Home | Notes
Lacto Hot Sauce

I recently made some lacto-fermented hot sauce! Check it out -


Very good color! And incredibly spicy. A lot of coughing occurred in the making of this tiny jar.

The ingredients for this were simple - just some whole cayenne peppers from the farmer's market, a few cloves of garlic, water, and sea salt. The "lacto" in the name refers to the lacto-fermentation process, where naturally-occuring Lactobacillus bacteria convert sugars in the food to be fermented (peppers in this case) into lactic acid, which helps preserve food for longer. The salt in the brine here creates an environment that only the lacto bacteria can survive in and prevents other harmful bacteria from growing in the process.
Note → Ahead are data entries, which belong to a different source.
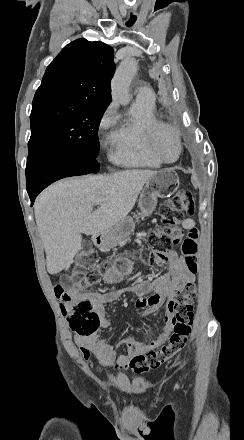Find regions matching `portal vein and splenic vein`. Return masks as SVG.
Returning a JSON list of instances; mask_svg holds the SVG:
<instances>
[{"mask_svg": "<svg viewBox=\"0 0 244 440\" xmlns=\"http://www.w3.org/2000/svg\"><path fill=\"white\" fill-rule=\"evenodd\" d=\"M103 200H97V202H95L96 206H100V204H102Z\"/></svg>", "mask_w": 244, "mask_h": 440, "instance_id": "18ae733b", "label": "portal vein and splenic vein"}]
</instances>
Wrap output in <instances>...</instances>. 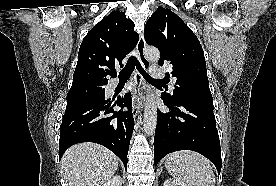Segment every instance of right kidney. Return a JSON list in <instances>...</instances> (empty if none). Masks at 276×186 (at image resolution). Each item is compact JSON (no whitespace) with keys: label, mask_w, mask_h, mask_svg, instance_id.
Returning <instances> with one entry per match:
<instances>
[{"label":"right kidney","mask_w":276,"mask_h":186,"mask_svg":"<svg viewBox=\"0 0 276 186\" xmlns=\"http://www.w3.org/2000/svg\"><path fill=\"white\" fill-rule=\"evenodd\" d=\"M102 186H122V179L119 175H115Z\"/></svg>","instance_id":"ca27d5eb"}]
</instances>
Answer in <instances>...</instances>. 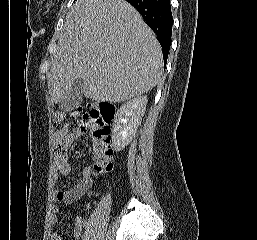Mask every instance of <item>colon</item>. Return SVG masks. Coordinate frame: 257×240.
<instances>
[{
	"label": "colon",
	"mask_w": 257,
	"mask_h": 240,
	"mask_svg": "<svg viewBox=\"0 0 257 240\" xmlns=\"http://www.w3.org/2000/svg\"><path fill=\"white\" fill-rule=\"evenodd\" d=\"M81 125L90 132L94 151L93 175L95 177L109 173L112 149L110 147L109 123L114 116V107L110 104H89L85 110L80 109Z\"/></svg>",
	"instance_id": "5ec220e1"
}]
</instances>
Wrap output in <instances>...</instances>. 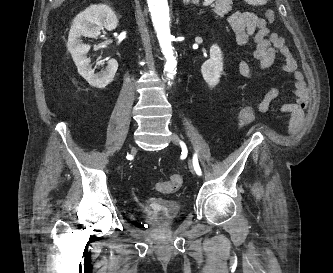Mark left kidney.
I'll use <instances>...</instances> for the list:
<instances>
[{
	"label": "left kidney",
	"instance_id": "left-kidney-1",
	"mask_svg": "<svg viewBox=\"0 0 333 273\" xmlns=\"http://www.w3.org/2000/svg\"><path fill=\"white\" fill-rule=\"evenodd\" d=\"M223 71V56L218 45L214 44L210 48V59L201 66V73L210 87L216 86Z\"/></svg>",
	"mask_w": 333,
	"mask_h": 273
}]
</instances>
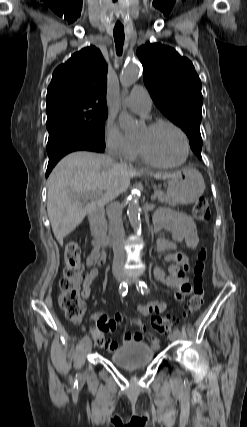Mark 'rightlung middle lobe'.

Note: I am very new to this process and it can be dangerous if done wrong! I referred to the guide at https://peppergeek.com/fermented-hot-sauce/ a lot, and cross-referenced key details with other resources online to make sure I was getting the ratios right and not poisoning myself.

Here are the steps I ended up performing:

A note on botulism - be careful! Botulism is a very real risk, and I'd recommend reading multiple sources to get good info on how to not develop botulinum toxin during fermentation. Peppergeek says a brine pH of 3.5 or below will prevent botulinum bacteria from growing. I tested my brine with some pH test strips:


I'd say I'm measuring between 3 and 4, but it's hard to say. It turns out there are also digital pH meters available online for under $20 so that might be a better investment than the 100 pH test strips for $6 I bought. Another point of anecdotal evidence: I tried some of this fermented sauce hours before writing this and I don't have botulism now so I think it worked out in this case.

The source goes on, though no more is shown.